▶ EXERCISE DETAILS: Transcribe the entries below exactly, starting with the line that has "Almost Famous Amos Chocolate" and stopping after the line that has "pecial Commission Income"; no pictures belong in the copy.

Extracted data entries

"""

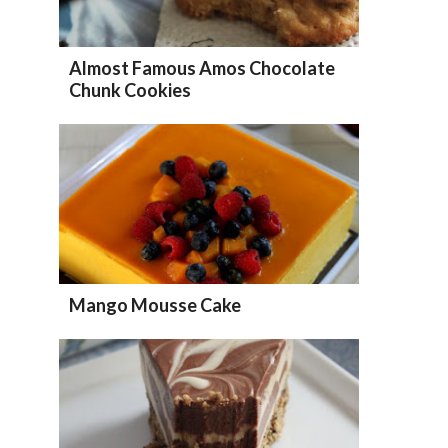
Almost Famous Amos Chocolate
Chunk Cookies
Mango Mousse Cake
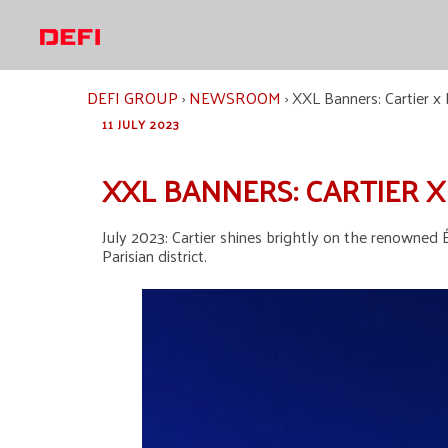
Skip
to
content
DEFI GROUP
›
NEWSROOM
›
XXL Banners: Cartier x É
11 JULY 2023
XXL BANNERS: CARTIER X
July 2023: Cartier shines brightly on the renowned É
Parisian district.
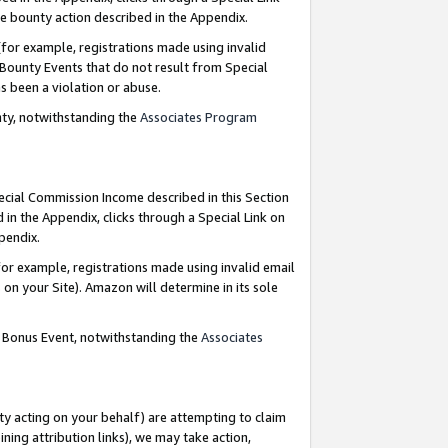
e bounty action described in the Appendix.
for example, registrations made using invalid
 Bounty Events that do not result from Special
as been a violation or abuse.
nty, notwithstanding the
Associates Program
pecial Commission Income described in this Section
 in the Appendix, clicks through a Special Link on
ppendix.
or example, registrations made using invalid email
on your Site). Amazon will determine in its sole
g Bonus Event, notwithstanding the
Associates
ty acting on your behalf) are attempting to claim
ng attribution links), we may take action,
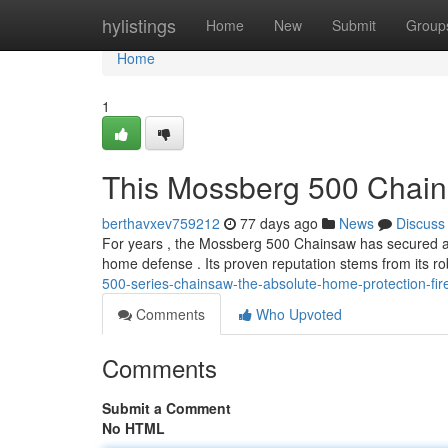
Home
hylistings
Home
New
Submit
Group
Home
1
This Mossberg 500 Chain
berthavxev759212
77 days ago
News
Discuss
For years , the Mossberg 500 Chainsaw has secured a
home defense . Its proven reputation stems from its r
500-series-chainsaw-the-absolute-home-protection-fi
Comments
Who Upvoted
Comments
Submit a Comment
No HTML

"""
"""

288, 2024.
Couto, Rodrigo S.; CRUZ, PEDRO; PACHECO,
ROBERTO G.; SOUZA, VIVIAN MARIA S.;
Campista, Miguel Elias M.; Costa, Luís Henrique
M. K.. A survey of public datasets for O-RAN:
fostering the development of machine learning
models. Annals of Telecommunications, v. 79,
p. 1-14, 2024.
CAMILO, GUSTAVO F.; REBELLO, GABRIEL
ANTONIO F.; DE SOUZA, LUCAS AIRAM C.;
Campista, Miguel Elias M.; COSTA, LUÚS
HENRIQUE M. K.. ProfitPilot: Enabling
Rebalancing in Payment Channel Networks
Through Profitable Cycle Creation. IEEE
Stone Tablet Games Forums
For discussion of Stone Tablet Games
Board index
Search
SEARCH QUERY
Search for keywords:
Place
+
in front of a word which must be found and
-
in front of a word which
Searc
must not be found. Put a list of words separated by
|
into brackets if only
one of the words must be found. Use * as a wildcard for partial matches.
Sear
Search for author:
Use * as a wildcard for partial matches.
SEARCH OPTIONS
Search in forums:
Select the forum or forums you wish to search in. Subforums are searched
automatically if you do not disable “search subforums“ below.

"""

▶ YOUR RESPONSE:
Almost Famous Amos Chocolate
Chunk Cookies
Mango Mousse Cake
Skip
to
content
DEFI GROUP
›
NEWSROOM
›
XXL Banners: Cartier x É
11 JULY 2023
XXL BANNERS: CARTIER X
July 2023: Cartier shines brightly on the renowned É
Parisian district.
e bounty action described in the Appendix.
for example, registrations made using invalid
 Bounty Events that do not result from Special
as been a violation or abuse.
nty, notwithstanding the
Associates Program
pecial Commission Income described in this Section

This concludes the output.